基于肌动蛋白的细胞骨架组织和粘着斑形成的时空调节在细胞迁移中起重要作用。我们发现桩蛋白和pi 3 OCas的酪氨酸磷酸化是上皮-间充质转分化和细胞迁移过程中整合素活化的突出事件。已经证明p130的酪氨酸磷酸化<Cas>促进细胞迁移。我们发现，在几种不同的实验细胞系统中，桩蛋白α的酪氨酸磷酸化作用于减少趋触细胞迁移以及跨细胞侵袭活性，而p130 α的酪氨酸磷酸化作用<Cas>与桩蛋白α相反。每个磷酸化无效突变体作为显性阴性的每一个表型。此外，我们发现paxillin a过表达降低了NMuMG细胞的细胞饱和密度，而pi 30 α过表达<Cas>增加了细胞饱和密度，这些作用似乎也依赖于酪氨酸磷酸化事件。细胞生长速率和生长阶段的形态没有显著改变，也没有细胞转化。加入表皮生长因子可增加桩蛋白α过表达细胞的饱和密度，而在p130^ -过表达细胞中没有观察到进一步的增加<Cas>。我们认为桩蛋白a和p130的酪氨酸磷酸化可能<Cas>通过不同的信号通路对几种整合素介导的细胞事件产生相反的作用。我们还发现桩蛋白与几种ARFGAP结合。ARFGAP是细胞内膜运输的调节剂。目前，我们从其酪氨酸磷酸化及其与ARFGAP的相互作用方面分析桩蛋白在细胞迁移活动中的调节作用。

项目成果

N.Takahashi et al.: "Vascular endothelial growth factor (VEGF) induces activation and subcellular translocation of focal adhesion kinase (pp125FAK) in cultured rat cardiac myocytes"Circ.Res.. 84. 1194-2202 (1999)

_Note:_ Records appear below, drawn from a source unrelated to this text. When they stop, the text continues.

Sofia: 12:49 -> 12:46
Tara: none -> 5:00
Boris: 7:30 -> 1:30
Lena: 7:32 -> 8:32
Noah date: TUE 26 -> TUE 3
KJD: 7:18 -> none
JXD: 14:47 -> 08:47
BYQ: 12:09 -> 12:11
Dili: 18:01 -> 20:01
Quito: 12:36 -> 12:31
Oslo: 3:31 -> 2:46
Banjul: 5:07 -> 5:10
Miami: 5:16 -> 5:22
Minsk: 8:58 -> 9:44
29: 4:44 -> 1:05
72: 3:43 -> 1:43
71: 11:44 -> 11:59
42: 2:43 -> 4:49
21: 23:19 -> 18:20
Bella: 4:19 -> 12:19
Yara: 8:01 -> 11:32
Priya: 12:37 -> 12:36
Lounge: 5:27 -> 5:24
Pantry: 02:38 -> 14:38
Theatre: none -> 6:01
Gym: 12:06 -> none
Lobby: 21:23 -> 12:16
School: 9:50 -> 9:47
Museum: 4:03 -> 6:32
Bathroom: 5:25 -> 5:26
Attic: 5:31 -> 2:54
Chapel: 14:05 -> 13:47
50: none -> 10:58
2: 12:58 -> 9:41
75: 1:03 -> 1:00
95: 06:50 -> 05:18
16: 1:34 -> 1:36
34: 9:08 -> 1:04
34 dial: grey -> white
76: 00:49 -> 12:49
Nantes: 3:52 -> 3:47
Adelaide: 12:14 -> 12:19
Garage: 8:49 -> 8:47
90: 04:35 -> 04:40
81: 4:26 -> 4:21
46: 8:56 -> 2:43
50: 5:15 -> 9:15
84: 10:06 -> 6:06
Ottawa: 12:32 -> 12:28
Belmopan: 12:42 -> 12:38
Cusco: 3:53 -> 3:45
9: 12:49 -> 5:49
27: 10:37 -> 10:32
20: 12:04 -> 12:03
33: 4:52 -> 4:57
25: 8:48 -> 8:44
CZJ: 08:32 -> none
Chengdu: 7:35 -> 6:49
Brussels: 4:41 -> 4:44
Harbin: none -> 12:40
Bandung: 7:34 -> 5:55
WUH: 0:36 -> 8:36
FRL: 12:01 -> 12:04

N.Takahashi 等人：“血管内皮生长因子 (VEGF) 诱导培养的大鼠心肌细胞中粘着斑激酶 (pp125FAK) 的激活和亚细胞易位”Circ.Res.. 84. 1194-2202 (1999)

Mazaki, Y., et.al.: "Paxillin isoforms in mice : lack of the γ isoform, and developmentally specific β isofrom expression." Journal of Biological Chemistry. 273. 22435-441 (1998)

Mazaki, Y., et.al.：“小鼠中的桩蛋白异构体：缺乏 γ 异构体和发育特异性 β 异构体表达。”《生物化学杂志》273. 22435-441 (1998)

Nishiya, N., Sabe, H., Nose, K. and Shibanuma, M.: "The LIM domain of hic-5 protein recognize specific DNA fragments in a zinc-dependent manner in vitro."Nucl. Acid. Res.. 26(18). 4267-4273 (1998)

Nishiya, N.、Sabe, H.、Nose, K. 和 Shibanuma, M.：“hic-5 蛋白的 LIM 结构域在体外以锌依赖性方式识别特定 DNA 片段。”

T.Maruyama et al.: "Tyrosine phosphorylation and subcelluar localization of focal adhesion proteins during in vitro decidualization of human endometrial stromal cells"Endocrinology. 140. 5982-5990 (1999)

T.Maruyama 等人：“人子宫内膜基质细胞体外蜕膜化过程中粘着斑蛋白的酪氨酸磷酸化和亚细胞定位”内分泌学。

Nishiya, N., et.al.: "The LIM domain of hic-5 protein recognize specific DNA fragments ina zinc-dependent manner in vitro." Nucleic Acids Research. 26. 4267-73 (1998)

Nishiya, N. 等人：“hic-5 蛋白的 LIM 结构域在体外以锌依赖性方式识别特定 DNA 片段。”